Beijing’s intransigence continues a wider standoff between the two countries. But China stands to lose significantly since it relies heavily on exporting to the U.S. market. The tariffs imposed by President Trump have given U.S. companies sustained breathing room against what had been an ongoing slew of heavily subsidized imports.

Overall, the president’s action has given the U.S. economy a much-needed boost. U.S. manufacturing gained 32,000 jobs last month, capping a hefty jump of 284,000 new factory jobs in 2018.

During the first two years of the Trump administration, U.S. manufacturing job growth has expanded at nearly eight times the rate of 2015-2016. That has contributed to wider, inflation-adjusted GDP growth of 3.5 percent in the third quarter of 2018 —far better than many economists had predicted. 

Beijing hasn’t fared as well in comparison. China’s stock market has fallen by roughly 25 percent in the past year, and a key manufacturing indicator showed slower manufacturing growth in October for the second straight month. In fact, the October level was the lowest for China since July 2016, with new export orders contracting for the fifth straight month.
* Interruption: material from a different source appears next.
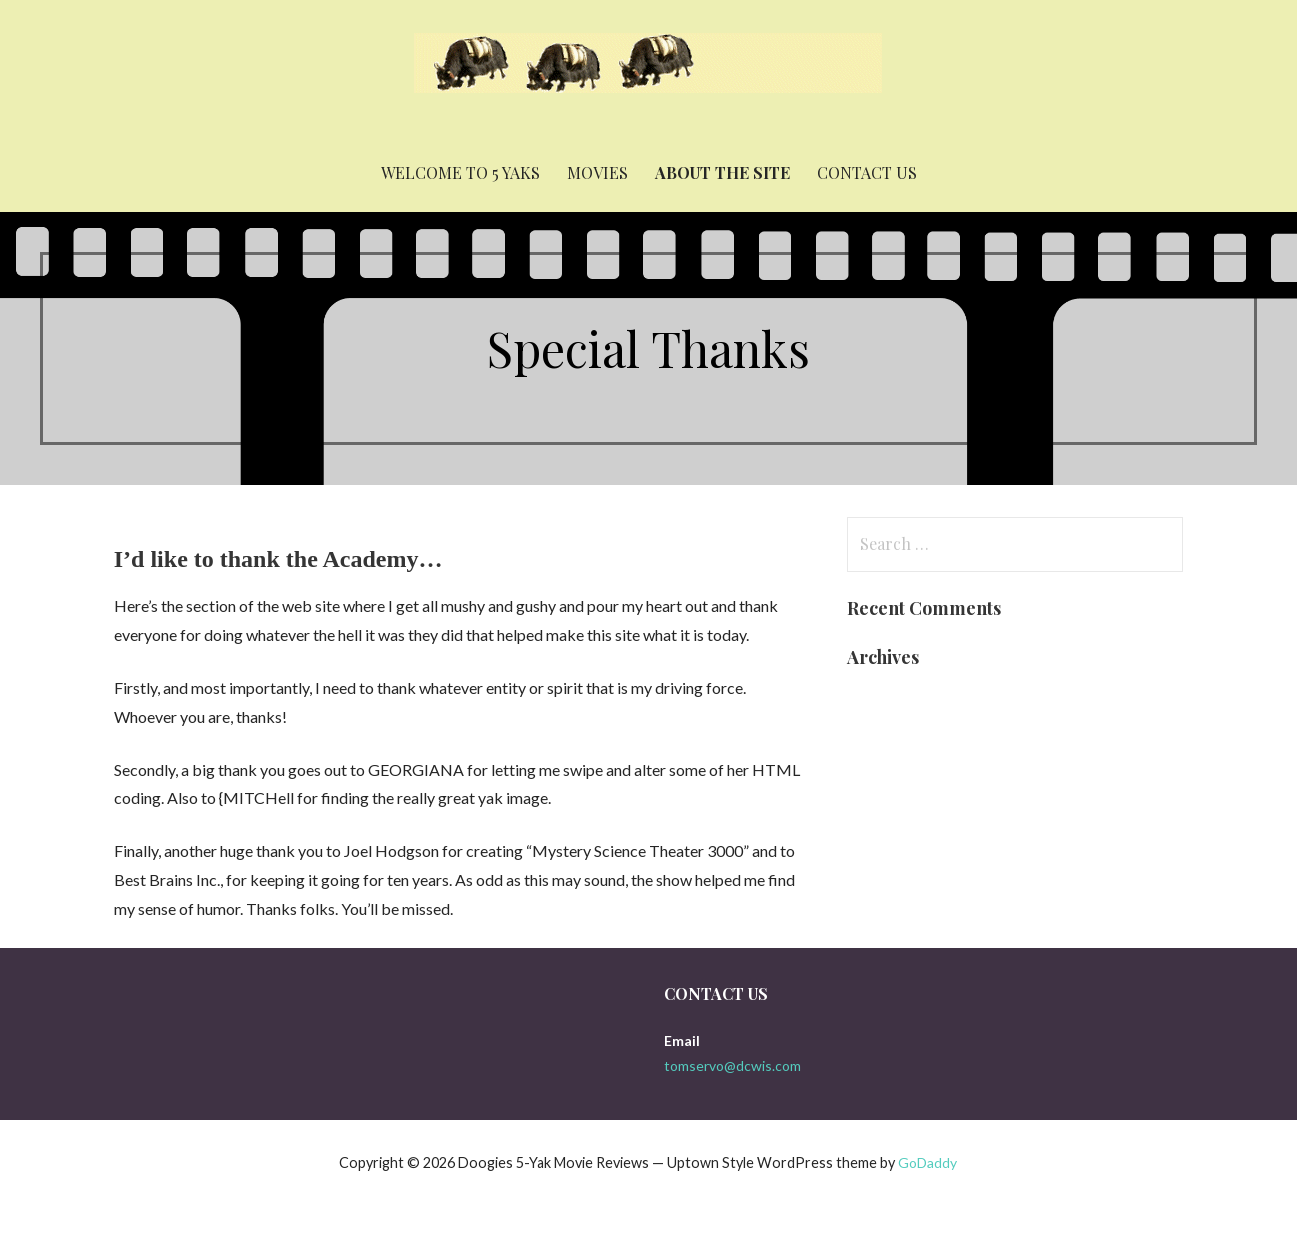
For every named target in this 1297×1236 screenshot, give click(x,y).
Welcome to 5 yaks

It’s not surprising that Beijing has a lot to lose from a trade war with the United States. China has long engineered its economic and industrial rise on a state-directed program of seizing market share from U.S. competitors, by any means necessary.

Even after entering the World Trade Organization (WTO) in 2001, Beijing has never actually curtailed its massive subsidization of state-owned enterprises, currency management and dumping of product in the U.S. market at below cost of production.

It’s China’s cyber crimes and technology theft that remain particularly egregious, however. Beijing remains focused on capturing America’s high-tech prowess — all part of a pattern of deflecting short-term penalty in favor of long-term gain.

Beijing also has a long history of engaging in diplomatic talks, making grand promises and then not delivering. U.S. Trade Ambassador Robert Lighthizer is aware of these many previous failed negotiations and carries a folder of them to present to any administration officials who may not be aware of that history. 

All of this opportunism on the part of Beijing is merely prologue to the latest round of talks — and their inevitably inconclusive resolution.

That’s fine, though. The tariffs are working, and President Trump should keep taking a hard line against Beijing. In the long game, the administration’s trade team is very aware that the issues go beyond just China’s retaliation against U.S. soybean farmers, for example, or the continuing theft of U.S. companies’ intellectual property.

What’s really at stake is determining who will lead the world in the decades to come. China plans for decades. America does not. The administration should resist pressure from Wall Street to make a deal with Beijing. That would be based on short-termism. Any quick deal could very well be judged, in retrospect, as a severe mistake.

Michael Stumo is CEO of the Coalition for a Prosperous America (CPA), an organization that advocates on behalf of U.S. farmers and manufacturers.